Title: Slow Backup Performance with Commvault Agentless Backup on XCP-ng Cluster

yeopil21

Hello,

We are currently experiencing very slow backup speeds when using Commvault's agentless VM backup in the following environment:

Environment:
Commvault Server - Windows server 2019
Hypervisor: 3-node XCP-ng cluster
Shared Storage: NetApp iSCSI SR
Backup Solution: Commvault (v11.36.49)
Backup Method: Agentless VM backup
Backup Target Storage: NetApp NFS volume

Issue:
When backing up virtual machines via agentless mode, the transfer speed is extremely slow—just a few MB per second—resulting in backup jobs taking several hours to complete.

No significant load on the VMs being backed up
No bottlenecks observed in Commvault job logs
All basic network(1Gbps) and disk performance checks look normal

Questions:
Are there any known limitations or bottlenecks for Commvault agentless backups on XCP-ng environments?
Which parts of the backup flow (e.g., VM snapshot, disk read, CBT parsing) typically cause performance issues in agentless mode?
Any recommended best practices or settings to improve agentless VM backup speeds in this setup?

olivierlambert

Hi,

I think the best first approach is to ask Commvault. It might be interesting to compare with XO to check if it's the same ballpark numbers for backup speed.

yeopil21

We are currently experiencing very slow backup speeds when using Commvault's agentless VM backup in the following environment:

Environment:
Commvault Server - Windows server 2019
Hypervisor: 3-node XCP-ng cluster
Shared Storage: NetApp iSCSI SR
Backup Solution: Commvault (v11.36.49)
Backup Method: Agentless VM backup
Backup Target Storage: NetApp NFS volume

Issue: VM Backup – Unmount Process Taking 10+ Minutes Is This Normal?
We're currently running backups for several VMs in our XCP-ng environment using Commvault(3rd-party backup solution)
During the backup process, we’ve noticed that the unmount step consistently takes around 10 minutes to complete for certain VMs.

Questions:

Is this a normal behavior during the backup process?
Are there any known causes (e.g., high I/O, slow SR response, snapshot handling issues) that could lead to this delay?
Any recommendations to reduce this time?
Has anyone else experienced long unmount durations like this?

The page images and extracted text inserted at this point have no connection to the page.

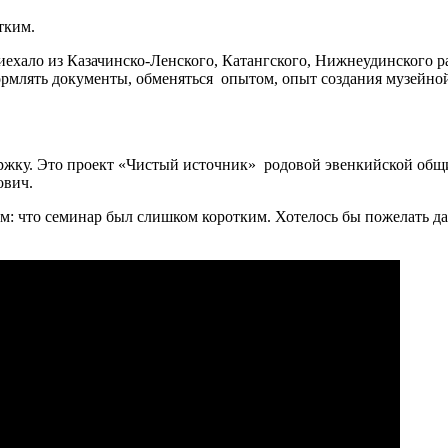
тким.
иехало из Казачинско-Ленского, Катангского, Нижнеудинского р
формлять документы, обменяться опытом, опыт создания музейно
ержку. Это проект «Чистый источник» родовой эвенкийской общ
рович.
ом: что семинар был слишком коротким. Хотелось бы пожелать д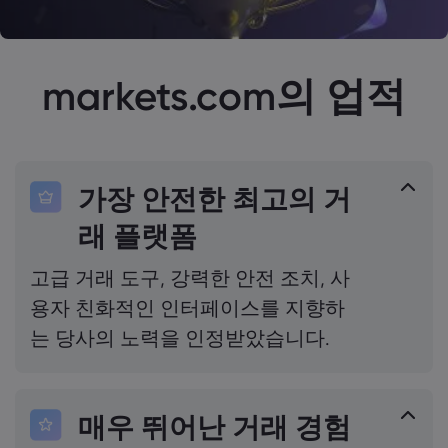
markets.com의 업적
가장 안전한 최고의 거
래 플랫폼
고급 거래 도구, 강력한 안전 조치, 사
용자 친화적인 인터페이스를 지향하
는 당사의 노력을 인정받았습니다.
매우 뛰어난 거래 경험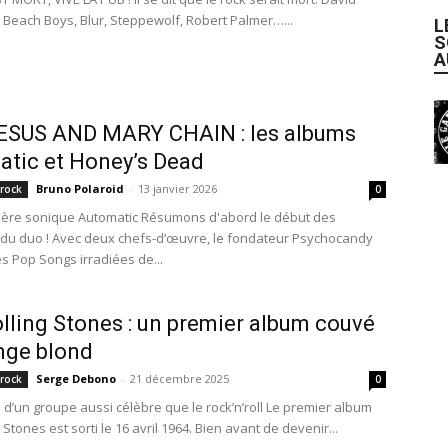
 Beach Boys, Blur, Steppewolf, Robert Palmer…...
L
S
A
ESUS AND MARY CHAIN : les albums
tic et Honey’s Dead
Bruno Polaroid
-
13 janvier 2026
 rock
0
ère sonique Automatic Résumons d'abord le début des
du duo ! Avec deux chefs-d’œuvre, le fondateur Psychocandy
es Pop Songs irradiées de...
lling Stones : un premier album couvé
ange blond
Serge Debono
-
21 décembre 2025
 rock
0
 d’un groupe aussi célèbre que le rock’n’roll Le premier album
 Stones est sorti le 16 avril 1964. Bien avant de devenir...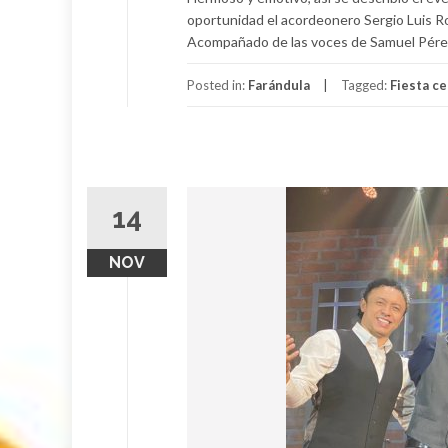
oportunidad el acordeonero Sergio Luis R
Acompañado de las voces de Samuel Pérez y
Posted in:
Farándula
Tagged:
Fiesta ce
14
NOV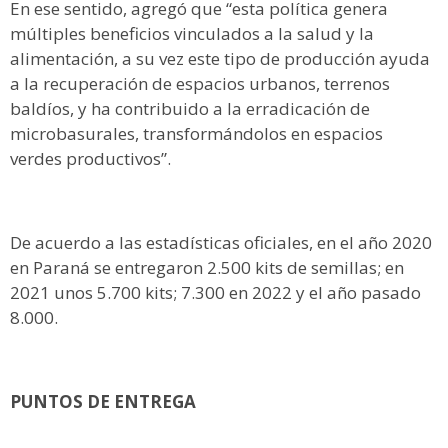
En ese sentido, agregó que “esta política genera
múltiples beneficios vinculados a la salud y la
alimentación, a su vez este tipo de producción ayuda
a la recuperación de espacios urbanos, terrenos
baldíos, y ha contribuido a la erradicación de
microbasurales, transformándolos en espacios
verdes productivos”.
De acuerdo a las estadísticas oficiales, en el año 2020
en Paraná se entregaron 2.500 kits de semillas; en
2021 unos 5.700 kits; 7.300 en 2022 y el año pasado
8.000.
PUNTOS DE ENTREGA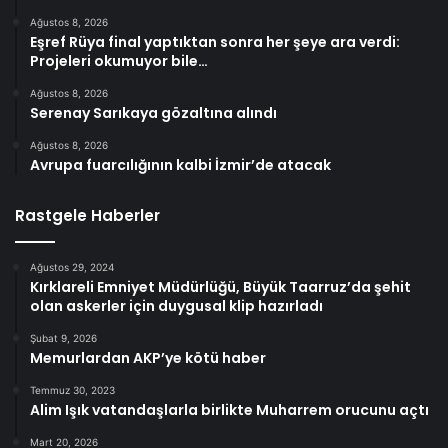
Ağustos 8, 2026
Eşref Rüya final yaptıktan sonra her şeye ara verdi:
Projeleri okumuyor bile…
Ağustos 8, 2026
Serenay Sarıkaya gözaltına alındı
Ağustos 8, 2026
Avrupa fuarcılığının kalbi İzmir’de atacak
Rastgele Haberler
Ağustos 29, 2024
Kırklareli Emniyet Müdürlüğü, Büyük Taarruz’da şehit
olan askerler için duygusal klip hazırladı
Şubat 9, 2026
Memurlardan AKP’ye kötü haber
Temmuz 30, 2023
Alim Işık vatandaşlarla birlikte Muharrem orucunu açtı
Mart 20, 2026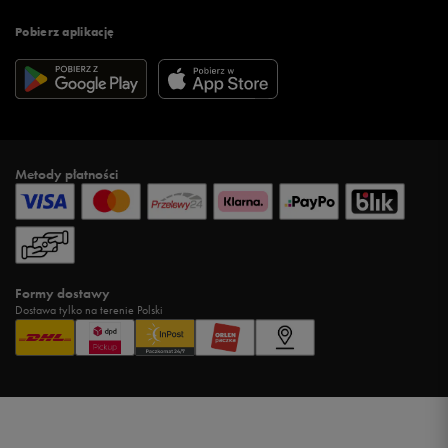
Pobierz aplikację
Metody płatności
Formy dostawy
Dostawa tylko na terenie Polski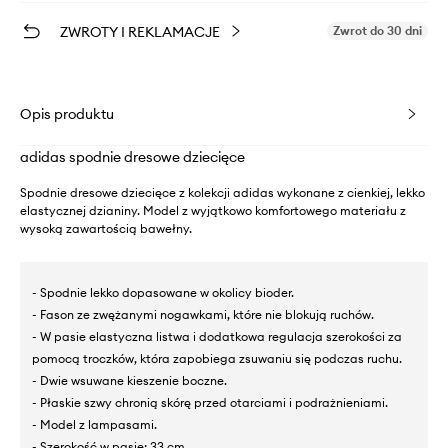
ZWROTY I REKLAMACJE
Zwrot do 30 dni
Opis produktu
adidas spodnie dresowe dziecięce
Spodnie dresowe dziecięce z kolekcji adidas wykonane z cienkiej, lekko
elastycznej dzianiny. Model z wyjątkowo komfortowego materiału z
wysoką zawartością bawełny.
- Spodnie lekko dopasowane w okolicy bioder.
- Fason ze zwężanymi nogawkami, które nie blokują ruchów.
- W pasie elastyczna listwa i dodatkowa regulacja szerokości za
pomocą troczków, która zapobiega zsuwaniu się podczas ruchu.
- Dwie wsuwane kieszenie boczne.
- Płaskie szwy chronią skórę przed otarciami i podrażnieniami.
- Model z lampasami.
- Szerokość w pasie: 33 cm.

There are no obvious errors in the logs, and backups do complete successfully – just very slowly at the unmount stage.
Any insight would be greatly appreciated.

olivierlambert

Before answering your question, that would be good to get already something to compare. Can you try with XO and see if it's similar? It's important to understand, if the problem is related to XCP-ng or your backup solution. Also, why not asking CommVault directly too?

yeopil21

@olivierlambert

It is a configuration related to Commvault and I have opened a case with Commvault, but it seems that the API signal is not being received from XCP-ng.

olivierlambert

Keep us posted

yeopil21

@olivierlambert

4124 1c60 04/29 16:10:49 221 CXenInfo::UnmountVM() - Have existing AddDisksMutex [0xd5c] -> ummount request
4124 1c60 04/29 16:10:49 221 CXenInfo::UnmountVM() - VDI UUID to delete: uuid -> Snapshot deletion request
4124 1c60 04/29 16:21:01 221 CXenInfo::UnmountVM() - Deleted VDI [uuid]. -> Snapshot deletion request

Answer Commvault contents

Commvault will send the API request for creating and deleting the snapshots to hypervisor.
Once backup is done, commvault has sent the request to delete and then unmount the snapshot.
Here in this case, what I observed that, once the backup is done and delete request has been sent from Commvault.
The process of deletion and unmount is taking time on hypervisor.
That is why I suggested you check from XEN end too to narrow down the issue, that why unmount process is taking time.
Hope this clears your query. Do let know if you have further query, If not kindly suggest for further closure of the case,

olivierlambert

It could take time to clear it (especially if there's load on the SR), we have the same issue with XO. Our solution (in XO) was to improve the retry mechanism for a longer number of tries and a long period of time.

tjkreidl

@yeopil21 Run top, xentop, and iostat to see if dom0 and.or the storage device might be a bottleneck. The configuration of your storage device can also be a big factor,
and in some casaes, various performance tweaks are possible. The specific configuration would be helpful: connectivity (NFS, fibre channel, iSCSI), number and size and speeds of disks, RAID configuration, total number of VMs resident on the device, number of independent SRs, provisioning (thin or thick), network (if not fibre channel) speed and settings.
STorage optimization is a bit of an art and in many cases, can be the limiting factor, but as stated, so can the lack of dom0 resources. Also, what clock speed and number of CPUs are on your hosts?